▶ **Stored data entries**:

----

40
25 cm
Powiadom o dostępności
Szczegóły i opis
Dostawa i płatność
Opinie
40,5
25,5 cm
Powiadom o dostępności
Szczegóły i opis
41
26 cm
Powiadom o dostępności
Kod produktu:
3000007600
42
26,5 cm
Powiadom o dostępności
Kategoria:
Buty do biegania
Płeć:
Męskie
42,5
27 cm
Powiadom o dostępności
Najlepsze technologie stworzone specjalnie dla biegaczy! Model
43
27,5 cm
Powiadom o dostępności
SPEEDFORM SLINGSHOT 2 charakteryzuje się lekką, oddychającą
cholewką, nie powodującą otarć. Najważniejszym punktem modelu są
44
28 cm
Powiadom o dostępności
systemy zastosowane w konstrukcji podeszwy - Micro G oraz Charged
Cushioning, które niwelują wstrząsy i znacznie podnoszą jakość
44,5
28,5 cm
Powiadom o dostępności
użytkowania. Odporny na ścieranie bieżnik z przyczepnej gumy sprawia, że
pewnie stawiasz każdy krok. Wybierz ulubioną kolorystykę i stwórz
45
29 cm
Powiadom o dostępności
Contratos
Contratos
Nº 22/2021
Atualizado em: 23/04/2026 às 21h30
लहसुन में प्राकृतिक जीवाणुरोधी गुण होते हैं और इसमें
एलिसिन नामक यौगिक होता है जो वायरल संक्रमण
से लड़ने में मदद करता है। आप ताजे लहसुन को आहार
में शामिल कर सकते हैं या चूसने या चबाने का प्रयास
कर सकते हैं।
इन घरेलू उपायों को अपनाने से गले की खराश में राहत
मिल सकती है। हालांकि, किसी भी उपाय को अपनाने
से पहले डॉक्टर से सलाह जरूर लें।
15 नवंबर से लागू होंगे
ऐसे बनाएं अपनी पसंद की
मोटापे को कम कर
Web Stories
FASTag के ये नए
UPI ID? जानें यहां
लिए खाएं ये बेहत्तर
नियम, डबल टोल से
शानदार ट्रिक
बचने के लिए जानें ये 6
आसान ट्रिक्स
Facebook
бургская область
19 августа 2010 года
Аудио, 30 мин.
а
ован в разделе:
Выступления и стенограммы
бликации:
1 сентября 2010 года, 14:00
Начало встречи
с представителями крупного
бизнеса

----

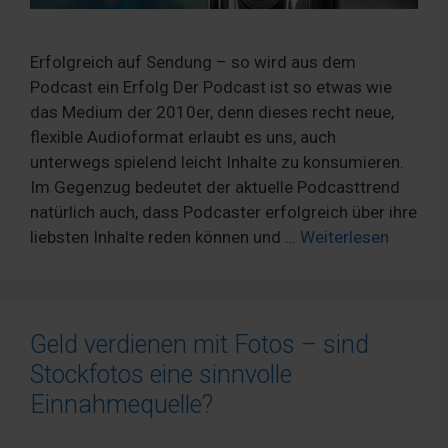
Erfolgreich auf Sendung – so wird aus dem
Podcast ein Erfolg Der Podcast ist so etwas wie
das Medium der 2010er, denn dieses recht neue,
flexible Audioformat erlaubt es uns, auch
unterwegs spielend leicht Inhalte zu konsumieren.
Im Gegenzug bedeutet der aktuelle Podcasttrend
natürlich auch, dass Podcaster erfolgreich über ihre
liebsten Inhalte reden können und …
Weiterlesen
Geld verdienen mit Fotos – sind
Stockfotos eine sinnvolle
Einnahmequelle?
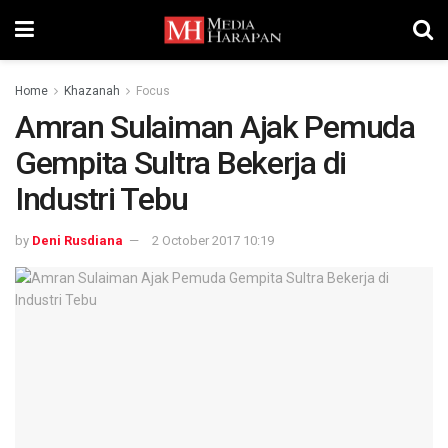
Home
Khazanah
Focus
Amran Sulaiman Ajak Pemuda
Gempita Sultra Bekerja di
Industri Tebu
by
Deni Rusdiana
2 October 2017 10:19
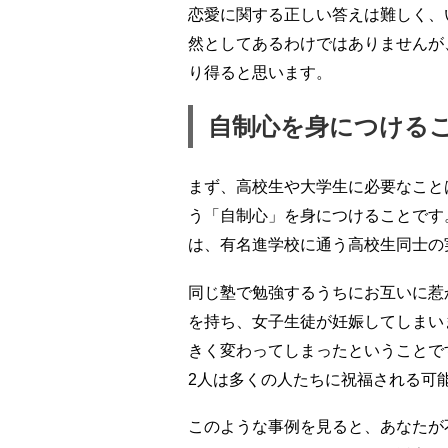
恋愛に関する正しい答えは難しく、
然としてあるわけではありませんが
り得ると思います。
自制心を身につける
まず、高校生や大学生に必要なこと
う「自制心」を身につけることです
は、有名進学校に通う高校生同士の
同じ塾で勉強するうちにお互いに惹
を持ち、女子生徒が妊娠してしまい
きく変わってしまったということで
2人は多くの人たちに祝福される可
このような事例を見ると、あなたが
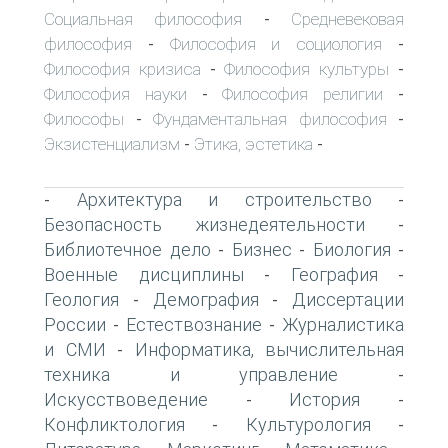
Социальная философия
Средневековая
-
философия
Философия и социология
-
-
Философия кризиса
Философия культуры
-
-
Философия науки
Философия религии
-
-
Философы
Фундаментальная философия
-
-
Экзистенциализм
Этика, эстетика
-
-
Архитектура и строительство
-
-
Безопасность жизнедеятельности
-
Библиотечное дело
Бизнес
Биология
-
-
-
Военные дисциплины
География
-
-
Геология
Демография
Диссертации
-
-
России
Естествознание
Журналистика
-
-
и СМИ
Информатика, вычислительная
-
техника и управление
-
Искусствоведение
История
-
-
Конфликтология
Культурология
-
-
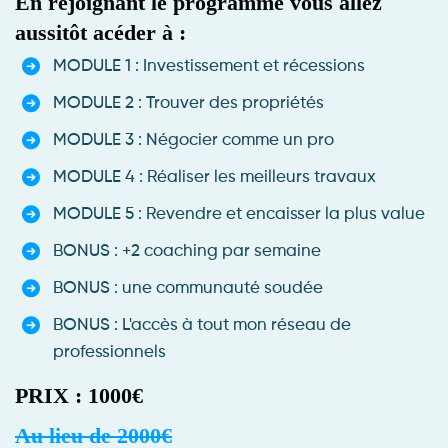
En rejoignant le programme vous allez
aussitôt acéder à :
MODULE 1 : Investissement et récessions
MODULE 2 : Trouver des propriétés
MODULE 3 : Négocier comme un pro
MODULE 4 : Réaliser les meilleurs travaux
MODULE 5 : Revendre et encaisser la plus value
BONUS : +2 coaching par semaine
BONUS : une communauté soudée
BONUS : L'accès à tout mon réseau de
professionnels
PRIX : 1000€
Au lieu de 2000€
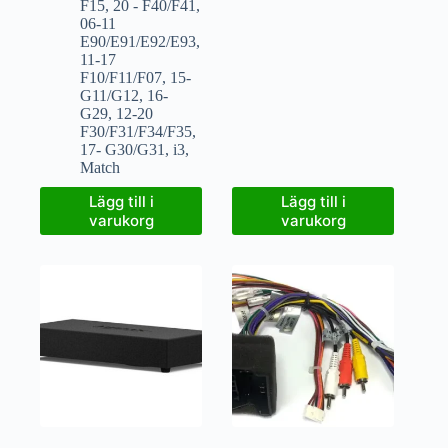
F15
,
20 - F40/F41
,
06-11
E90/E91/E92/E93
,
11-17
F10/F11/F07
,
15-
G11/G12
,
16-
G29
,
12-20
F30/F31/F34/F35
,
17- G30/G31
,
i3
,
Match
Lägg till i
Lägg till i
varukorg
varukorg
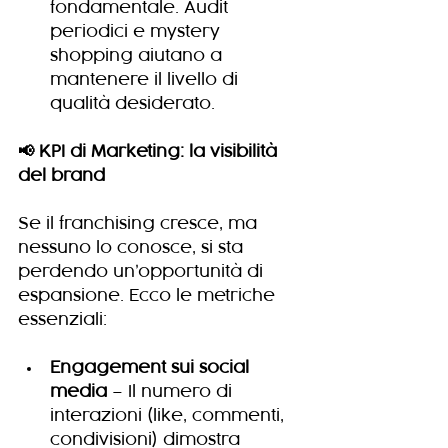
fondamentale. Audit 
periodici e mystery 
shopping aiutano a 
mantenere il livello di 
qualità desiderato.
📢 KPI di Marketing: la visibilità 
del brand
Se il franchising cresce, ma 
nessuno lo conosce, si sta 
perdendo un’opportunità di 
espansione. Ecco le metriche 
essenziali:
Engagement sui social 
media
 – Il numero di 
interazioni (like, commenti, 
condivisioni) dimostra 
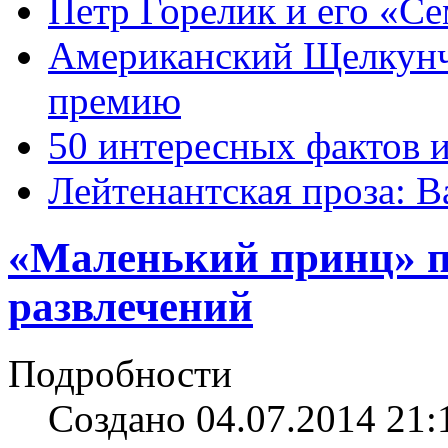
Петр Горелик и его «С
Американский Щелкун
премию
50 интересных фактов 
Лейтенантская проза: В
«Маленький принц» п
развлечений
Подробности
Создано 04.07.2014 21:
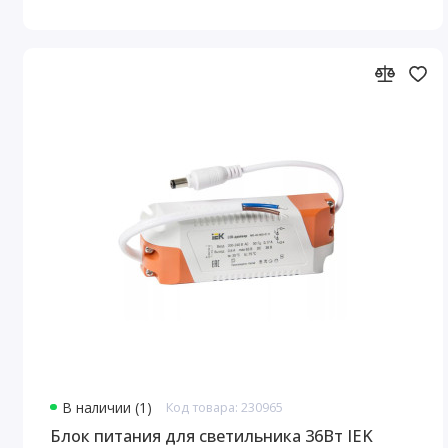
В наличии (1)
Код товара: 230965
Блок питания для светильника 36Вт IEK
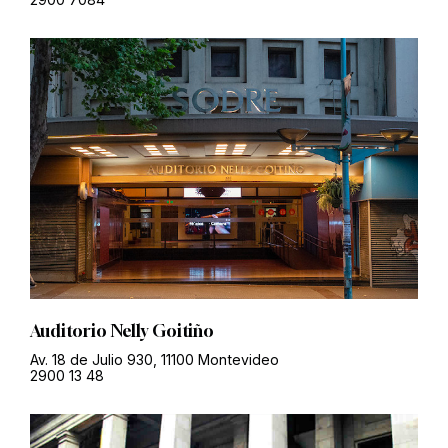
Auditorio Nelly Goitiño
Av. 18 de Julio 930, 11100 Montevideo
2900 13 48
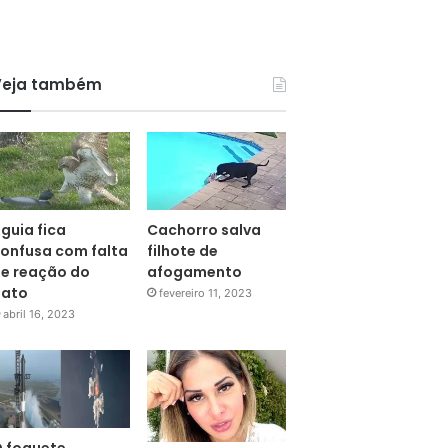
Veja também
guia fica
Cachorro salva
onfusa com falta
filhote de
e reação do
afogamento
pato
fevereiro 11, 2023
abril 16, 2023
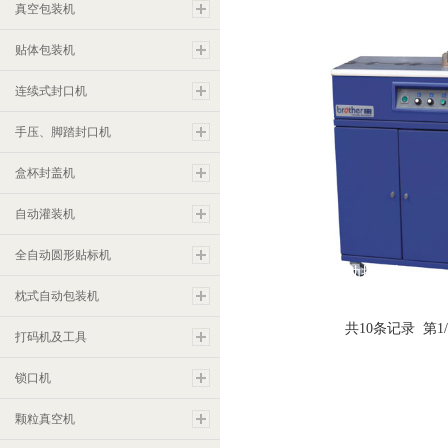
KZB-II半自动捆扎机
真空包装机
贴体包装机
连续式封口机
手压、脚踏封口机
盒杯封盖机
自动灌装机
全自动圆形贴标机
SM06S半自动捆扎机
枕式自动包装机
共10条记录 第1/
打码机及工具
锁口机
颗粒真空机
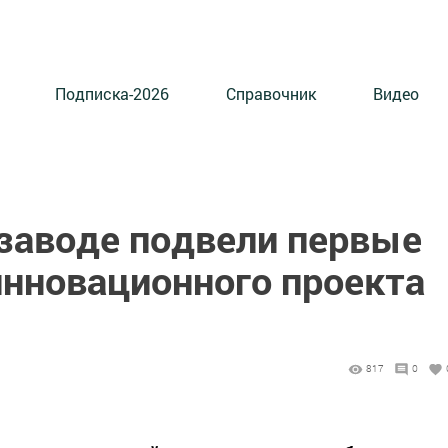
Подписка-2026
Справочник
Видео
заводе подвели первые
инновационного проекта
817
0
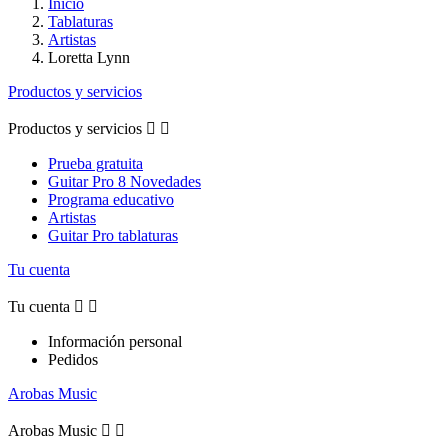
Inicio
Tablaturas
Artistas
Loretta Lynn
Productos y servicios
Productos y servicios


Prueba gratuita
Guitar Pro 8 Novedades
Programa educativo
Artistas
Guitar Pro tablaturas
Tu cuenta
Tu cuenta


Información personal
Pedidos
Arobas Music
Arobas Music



----

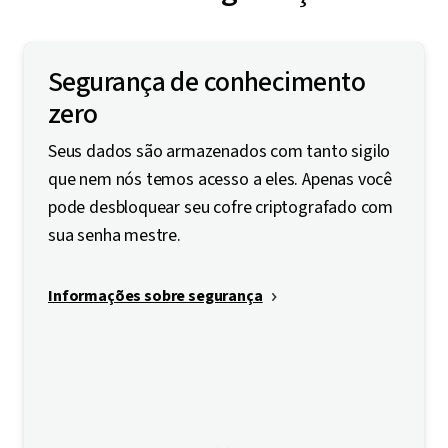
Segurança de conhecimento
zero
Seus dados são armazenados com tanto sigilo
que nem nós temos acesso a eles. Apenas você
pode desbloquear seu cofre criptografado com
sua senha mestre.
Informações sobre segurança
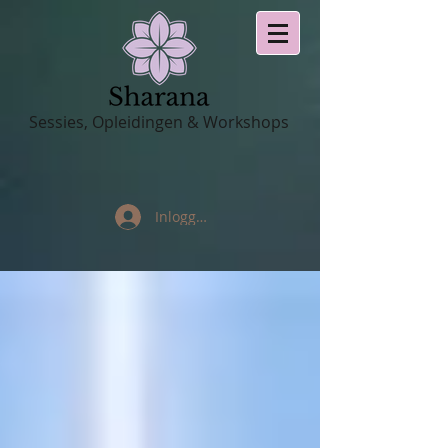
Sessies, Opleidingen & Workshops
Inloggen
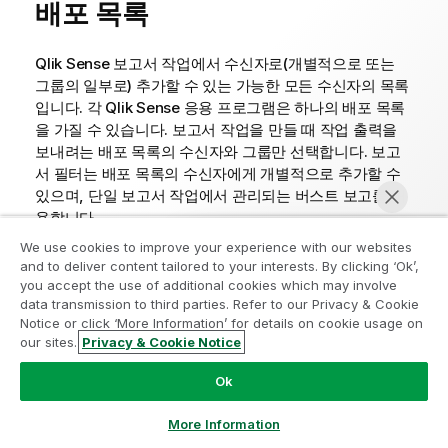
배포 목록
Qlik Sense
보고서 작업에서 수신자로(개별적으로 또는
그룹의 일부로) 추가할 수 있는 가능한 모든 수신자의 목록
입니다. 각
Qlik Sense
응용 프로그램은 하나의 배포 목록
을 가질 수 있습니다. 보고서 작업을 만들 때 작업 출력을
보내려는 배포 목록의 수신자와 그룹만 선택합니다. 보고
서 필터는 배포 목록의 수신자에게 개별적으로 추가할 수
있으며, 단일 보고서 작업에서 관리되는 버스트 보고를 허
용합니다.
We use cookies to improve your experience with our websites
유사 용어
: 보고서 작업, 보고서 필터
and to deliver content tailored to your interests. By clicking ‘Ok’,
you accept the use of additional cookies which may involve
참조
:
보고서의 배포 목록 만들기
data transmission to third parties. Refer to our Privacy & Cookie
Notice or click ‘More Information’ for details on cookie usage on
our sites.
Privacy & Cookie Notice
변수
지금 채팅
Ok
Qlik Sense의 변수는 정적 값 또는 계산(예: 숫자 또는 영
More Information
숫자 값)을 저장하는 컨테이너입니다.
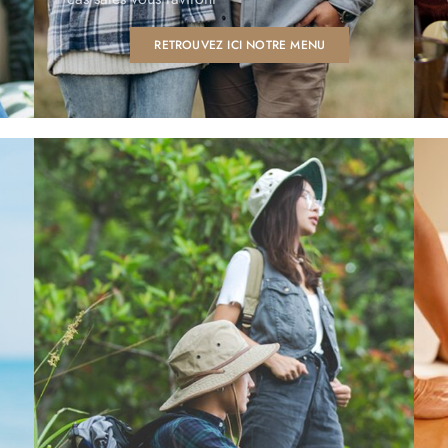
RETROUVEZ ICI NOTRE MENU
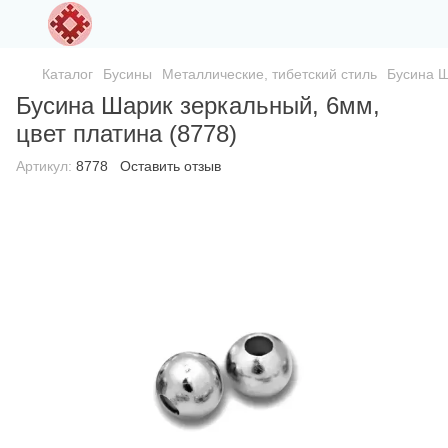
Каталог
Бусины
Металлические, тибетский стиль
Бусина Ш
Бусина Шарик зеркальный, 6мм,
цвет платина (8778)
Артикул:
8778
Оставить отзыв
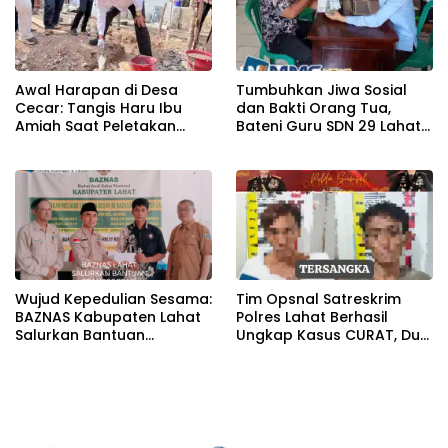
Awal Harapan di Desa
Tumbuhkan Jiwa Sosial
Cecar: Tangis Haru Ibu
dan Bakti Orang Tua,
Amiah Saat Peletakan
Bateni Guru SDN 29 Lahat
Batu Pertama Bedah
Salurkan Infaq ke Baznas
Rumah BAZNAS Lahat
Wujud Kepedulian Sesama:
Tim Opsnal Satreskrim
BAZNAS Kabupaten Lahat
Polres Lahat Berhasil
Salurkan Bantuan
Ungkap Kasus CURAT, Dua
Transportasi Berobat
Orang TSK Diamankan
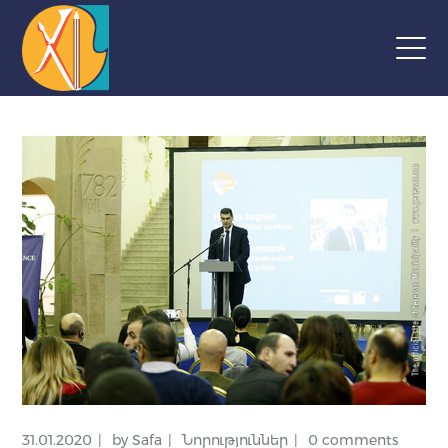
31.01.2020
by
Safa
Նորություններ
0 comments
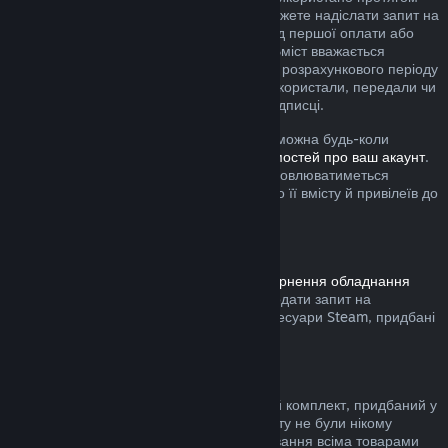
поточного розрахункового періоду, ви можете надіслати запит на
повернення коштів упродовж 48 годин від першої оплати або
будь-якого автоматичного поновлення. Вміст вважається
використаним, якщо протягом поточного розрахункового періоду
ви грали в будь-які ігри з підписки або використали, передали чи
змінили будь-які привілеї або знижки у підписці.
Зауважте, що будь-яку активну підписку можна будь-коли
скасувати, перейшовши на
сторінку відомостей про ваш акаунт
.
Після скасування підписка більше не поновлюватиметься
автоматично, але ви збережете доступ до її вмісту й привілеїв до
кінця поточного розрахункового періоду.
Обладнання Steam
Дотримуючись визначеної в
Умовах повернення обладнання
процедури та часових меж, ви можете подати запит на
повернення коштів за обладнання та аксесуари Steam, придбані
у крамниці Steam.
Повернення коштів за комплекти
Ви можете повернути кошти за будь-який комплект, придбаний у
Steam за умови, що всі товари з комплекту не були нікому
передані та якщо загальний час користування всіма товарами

----

▶ **Task item**: Could you work out how many lines above contain the string "Бусина"? Only the number should be given.

▶ **Answer for this exercise**: 2